--- DATA FOR THE TASK Enclosed Below ---
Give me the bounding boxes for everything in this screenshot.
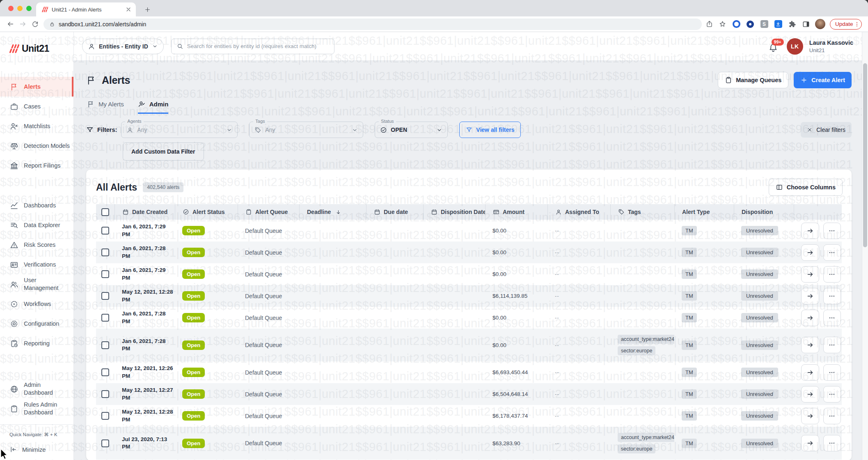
window-scrollbar[interactable] (862, 32, 868, 460)
table-row[interactable]: May 12, 2021, 12:28 PMOpenDefault Queue$… (96, 285, 842, 307)
open-alert-button[interactable] (801, 223, 819, 239)
sidebar-item-rules-admin-dashboard[interactable]: Rules Admin Dashboard (0, 399, 73, 419)
reload-button[interactable] (29, 18, 41, 30)
open-alert-button[interactable] (801, 310, 819, 326)
row-checkbox[interactable] (101, 368, 109, 376)
column-header-alert-type[interactable]: Alert Type (674, 204, 734, 220)
side-panel-button[interactable] (800, 18, 812, 30)
zoom-window-button[interactable] (26, 6, 32, 11)
chrome-update-button[interactable]: Update (830, 19, 862, 30)
row-menu-button[interactable] (823, 223, 841, 239)
sidebar-item-detection-models[interactable]: Detection Models (0, 136, 73, 156)
back-button[interactable] (4, 18, 16, 30)
share-button[interactable] (703, 18, 715, 30)
table-row[interactable]: Jan 6, 2021, 7:29 PMOpenDefault Queue$0.… (96, 263, 842, 285)
minimize-window-button[interactable] (17, 6, 23, 11)
choose-columns-button[interactable]: Choose Columns (769, 179, 843, 196)
sidebar-item-risk-scores[interactable]: Risk Scores (0, 235, 73, 255)
column-header-due-date[interactable]: Due date (366, 204, 423, 220)
clear-filters-button[interactable]: Clear filters (801, 122, 852, 138)
row-checkbox[interactable] (101, 390, 109, 398)
open-alert-button[interactable] (801, 435, 819, 451)
tags-filter-select[interactable]: Tags Any (249, 122, 363, 138)
column-header-amount[interactable]: Amount (485, 204, 547, 220)
sidebar-item-user-management[interactable]: User Management (0, 274, 73, 294)
row-checkbox[interactable] (101, 412, 109, 420)
column-header-disposition[interactable]: Disposition (734, 204, 794, 220)
row-menu-button[interactable] (823, 435, 841, 451)
open-alert-button[interactable] (801, 288, 819, 304)
row-checkbox[interactable] (101, 270, 109, 278)
extension-circle[interactable] (744, 18, 756, 30)
column-header-disposition-date[interactable]: Disposition Date (423, 204, 485, 220)
forward-button[interactable] (16, 18, 29, 30)
sidebar-item-admin-dashboard[interactable]: Admin Dashboard (0, 379, 73, 399)
table-row[interactable]: Jan 6, 2021, 7:28 PMOpenDefault Queue$0.… (96, 329, 842, 361)
row-menu-button[interactable] (823, 310, 841, 326)
column-header-date-created[interactable]: Date Created (115, 204, 175, 220)
table-row[interactable]: Jul 23, 2020, 7:13 PMOpenDefault Queue$6… (96, 427, 842, 460)
extensions-menu-button[interactable] (786, 18, 798, 30)
browser-profile-button[interactable] (814, 18, 826, 30)
column-header-deadline[interactable]: Deadline (299, 204, 366, 220)
open-alert-button[interactable] (801, 408, 819, 424)
sidebar-item-matchlists[interactable]: Matchlists (0, 116, 73, 136)
sidebar-item-dashboards[interactable]: Dashboards (0, 196, 73, 215)
table-row[interactable]: May 12, 2021, 12:28 PMOpenDefault Queue$… (96, 405, 842, 427)
table-row[interactable]: May 12, 2021, 12:27 PMOpenDefault Queue$… (96, 383, 842, 405)
row-menu-button[interactable] (823, 266, 841, 283)
column-header-tags[interactable]: Tags (610, 204, 674, 220)
row-checkbox[interactable] (101, 341, 109, 349)
row-menu-button[interactable] (823, 408, 841, 424)
table-row[interactable]: Jan 6, 2021, 7:28 PMOpenDefault Queue$0.… (96, 307, 842, 329)
table-row[interactable]: May 12, 2021, 12:26 PMOpenDefault Queue$… (96, 361, 842, 383)
extension-1password[interactable] (731, 18, 742, 30)
browser-tab[interactable]: Unit21 - Admin Alerts (36, 2, 136, 16)
bookmark-button[interactable] (717, 18, 728, 30)
tab-my-alerts[interactable]: My Alerts (87, 100, 124, 114)
open-alert-button[interactable] (801, 244, 819, 261)
entity-search-type-dropdown[interactable]: Entities - Entity ID (82, 39, 164, 54)
manage-queues-button[interactable]: Manage Queues (718, 72, 788, 88)
sidebar-item-reporting[interactable]: Reporting (0, 334, 73, 353)
new-tab-button[interactable] (142, 4, 153, 15)
row-menu-button[interactable] (823, 386, 841, 402)
tab-close-icon[interactable] (125, 6, 132, 13)
tab-admin[interactable]: Admin (138, 100, 169, 114)
sidebar-item-cases[interactable]: Cases (0, 97, 73, 116)
sidebar-item-alerts[interactable]: Alerts (0, 77, 73, 97)
table-row[interactable]: Jan 6, 2021, 7:29 PMOpenDefault Queue$0.… (96, 220, 842, 242)
create-alert-button[interactable]: Create Alert (794, 72, 852, 88)
extension-downloader[interactable] (772, 18, 784, 30)
url-bar[interactable]: sandbox1.unit21.com/alerts/admin (44, 18, 702, 30)
column-header-alert-queue[interactable]: Alert Queue (238, 204, 299, 220)
add-custom-data-filter-button[interactable]: Add Custom Data Filter (123, 143, 204, 161)
table-row[interactable]: Jan 6, 2021, 7:28 PMOpenDefault Queue$0.… (96, 242, 842, 263)
open-alert-button[interactable] (801, 364, 819, 381)
select-all-checkbox[interactable] (101, 208, 109, 216)
row-menu-button[interactable] (823, 288, 841, 304)
extension-s[interactable]: S (758, 18, 770, 30)
row-checkbox[interactable] (101, 248, 109, 256)
user-avatar[interactable]: LK (787, 38, 803, 55)
row-checkbox[interactable] (101, 227, 109, 235)
sidebar-minimize-button[interactable]: Minimize (0, 437, 73, 460)
open-alert-button[interactable] (801, 266, 819, 283)
column-header-alert-status[interactable]: Alert Status (175, 204, 238, 220)
row-menu-button[interactable] (823, 244, 841, 261)
sidebar-item-configuration[interactable]: Configuration (0, 314, 73, 334)
row-checkbox[interactable] (101, 314, 109, 322)
entity-search-input[interactable] (187, 43, 329, 49)
row-menu-button[interactable] (823, 364, 841, 381)
sort-desc-icon[interactable] (335, 209, 341, 215)
sidebar-item-data-explorer[interactable]: Data Explorer (0, 215, 73, 235)
user-info[interactable]: Laura Kassovic Unit21 (809, 39, 853, 53)
open-alert-button[interactable] (801, 337, 819, 353)
sidebar-item-report-filings[interactable]: Report Filings (0, 156, 73, 175)
sidebar-item-verifications[interactable]: Verifications (0, 255, 73, 274)
notifications-button[interactable]: 99+ (768, 40, 779, 53)
unit21-logo[interactable]: Unit21 (0, 32, 73, 55)
row-checkbox[interactable] (101, 292, 109, 300)
view-all-filters-button[interactable]: View all filters (459, 122, 521, 138)
row-menu-button[interactable] (823, 337, 841, 353)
--- End of Enclosed DATA FOR THE TASK ---
TASK INSTRUCTIONS
Transcribe the entries above verbatim, omitting their pictures.

ANSWER FOR THE TASK
Give me the bounding boxes for everything in this screenshot.
window-scrollbar[interactable] (862, 32, 868, 460)
table-row[interactable]: May 12, 2021, 12:28 PMOpenDefault Queue$… (96, 285, 842, 307)
open-alert-button[interactable] (801, 223, 819, 239)
sidebar-item-rules-admin-dashboard[interactable]: Rules Admin Dashboard (0, 399, 73, 419)
reload-button[interactable] (29, 18, 41, 30)
open-alert-button[interactable] (801, 310, 819, 326)
row-checkbox[interactable] (101, 368, 109, 376)
column-header-alert-type[interactable]: Alert Type (674, 204, 734, 220)
side-panel-button[interactable] (800, 18, 812, 30)
zoom-window-button[interactable] (26, 6, 32, 11)
chrome-update-button[interactable]: Update (830, 19, 862, 30)
row-menu-button[interactable] (823, 223, 841, 239)
sidebar-item-detection-models[interactable]: Detection Models (0, 136, 73, 156)
back-button[interactable] (4, 18, 16, 30)
share-button[interactable] (703, 18, 715, 30)
table-row[interactable]: Jan 6, 2021, 7:29 PMOpenDefault Queue$0.… (96, 263, 842, 285)
minimize-window-button[interactable] (17, 6, 23, 11)
choose-columns-button[interactable]: Choose Columns (769, 179, 843, 196)
sidebar-item-risk-scores[interactable]: Risk Scores (0, 235, 73, 255)
column-header-due-date[interactable]: Due date (366, 204, 423, 220)
clear-filters-button[interactable]: Clear filters (801, 122, 852, 138)
row-checkbox[interactable] (101, 390, 109, 398)
open-alert-button[interactable] (801, 435, 819, 451)
tags-filter-select[interactable]: Tags Any (249, 122, 363, 138)
column-header-amount[interactable]: Amount (485, 204, 547, 220)
sidebar-item-user-management[interactable]: User Management (0, 274, 73, 294)
row-checkbox[interactable] (101, 412, 109, 420)
column-header-disposition[interactable]: Disposition (734, 204, 794, 220)
row-menu-button[interactable] (823, 435, 841, 451)
open-alert-button[interactable] (801, 288, 819, 304)
row-checkbox[interactable] (101, 270, 109, 278)
extension-circle[interactable] (744, 18, 756, 30)
column-header-disposition-date[interactable]: Disposition Date (423, 204, 485, 220)
forward-button[interactable] (16, 18, 29, 30)
sidebar-item-admin-dashboard[interactable]: Admin Dashboard (0, 379, 73, 399)
table-row[interactable]: Jan 6, 2021, 7:28 PMOpenDefault Queue$0.… (96, 329, 842, 361)
row-menu-button[interactable] (823, 310, 841, 326)
column-header-date-created[interactable]: Date Created (115, 204, 175, 220)
table-row[interactable]: Jul 23, 2020, 7:13 PMOpenDefault Queue$6… (96, 427, 842, 460)
extensions-menu-button[interactable] (786, 18, 798, 30)
browser-profile-button[interactable] (814, 18, 826, 30)
column-header-deadline[interactable]: Deadline (299, 204, 366, 220)
open-alert-button[interactable] (801, 408, 819, 424)
sidebar-item-matchlists[interactable]: Matchlists (0, 116, 73, 136)
sidebar-item-dashboards[interactable]: Dashboards (0, 196, 73, 215)
table-row[interactable]: May 12, 2021, 12:28 PMOpenDefault Queue$… (96, 405, 842, 427)
table-row[interactable]: May 12, 2021, 12:27 PMOpenDefault Queue$… (96, 383, 842, 405)
row-menu-button[interactable] (823, 266, 841, 283)
column-header-tags[interactable]: Tags (610, 204, 674, 220)
row-checkbox[interactable] (101, 341, 109, 349)
row-menu-button[interactable] (823, 408, 841, 424)
table-row[interactable]: Jan 6, 2021, 7:28 PMOpenDefault Queue$0.… (96, 307, 842, 329)
table-row[interactable]: May 12, 2021, 12:26 PMOpenDefault Queue$… (96, 361, 842, 383)
extension-1password[interactable] (731, 18, 742, 30)
browser-tab[interactable]: Unit21 - Admin Alerts (36, 2, 136, 16)
bookmark-button[interactable] (717, 18, 728, 30)
tab-my-alerts[interactable]: My Alerts (87, 100, 124, 114)
open-alert-button[interactable] (801, 244, 819, 261)
entity-search-type-dropdown[interactable]: Entities - Entity ID (82, 39, 164, 54)
manage-queues-button[interactable]: Manage Queues (718, 72, 788, 88)
sidebar-item-reporting[interactable]: Reporting (0, 334, 73, 353)
new-tab-button[interactable] (142, 4, 153, 15)
row-menu-button[interactable] (823, 386, 841, 402)
tab-close-icon[interactable] (125, 6, 132, 13)
tab-admin[interactable]: Admin (138, 100, 169, 114)
sidebar-item-cases[interactable]: Cases (0, 97, 73, 116)
sidebar-item-alerts[interactable]: Alerts (0, 77, 73, 97)
table-row[interactable]: Jan 6, 2021, 7:29 PMOpenDefault Queue$0.… (96, 220, 842, 242)
create-alert-button[interactable]: Create Alert (794, 72, 852, 88)
extension-downloader[interactable] (772, 18, 784, 30)
url-bar[interactable]: sandbox1.unit21.com/alerts/admin (44, 18, 702, 30)
column-header-alert-queue[interactable]: Alert Queue (238, 204, 299, 220)
add-custom-data-filter-button[interactable]: Add Custom Data Filter (123, 143, 204, 161)
table-row[interactable]: Jan 6, 2021, 7:28 PMOpenDefault Queue$0.… (96, 242, 842, 263)
open-alert-button[interactable] (801, 364, 819, 381)
select-all-checkbox[interactable] (101, 208, 109, 216)
row-menu-button[interactable] (823, 288, 841, 304)
extension-s[interactable]: S (758, 18, 770, 30)
row-checkbox[interactable] (101, 248, 109, 256)
user-avatar[interactable]: LK (787, 38, 803, 55)
row-checkbox[interactable] (101, 227, 109, 235)
sidebar-minimize-button[interactable]: Minimize (0, 437, 73, 460)
open-alert-button[interactable] (801, 266, 819, 283)
column-header-alert-status[interactable]: Alert Status (175, 204, 238, 220)
row-menu-button[interactable] (823, 244, 841, 261)
sidebar-item-configuration[interactable]: Configuration (0, 314, 73, 334)
row-checkbox[interactable] (101, 314, 109, 322)
entity-search-input[interactable] (187, 43, 329, 49)
row-menu-button[interactable] (823, 364, 841, 381)
sort-desc-icon[interactable] (335, 209, 341, 215)
sidebar-item-data-explorer[interactable]: Data Explorer (0, 215, 73, 235)
user-info[interactable]: Laura Kassovic Unit21 (809, 39, 853, 53)
open-alert-button[interactable] (801, 337, 819, 353)
sidebar-item-report-filings[interactable]: Report Filings (0, 156, 73, 175)
sidebar-item-verifications[interactable]: Verifications (0, 255, 73, 274)
notifications-button[interactable]: 99+ (768, 40, 779, 53)
unit21-logo[interactable]: Unit21 (0, 32, 73, 55)
row-checkbox[interactable] (101, 292, 109, 300)
view-all-filters-button[interactable]: View all filters (459, 122, 521, 138)
row-menu-button[interactable] (823, 337, 841, 353)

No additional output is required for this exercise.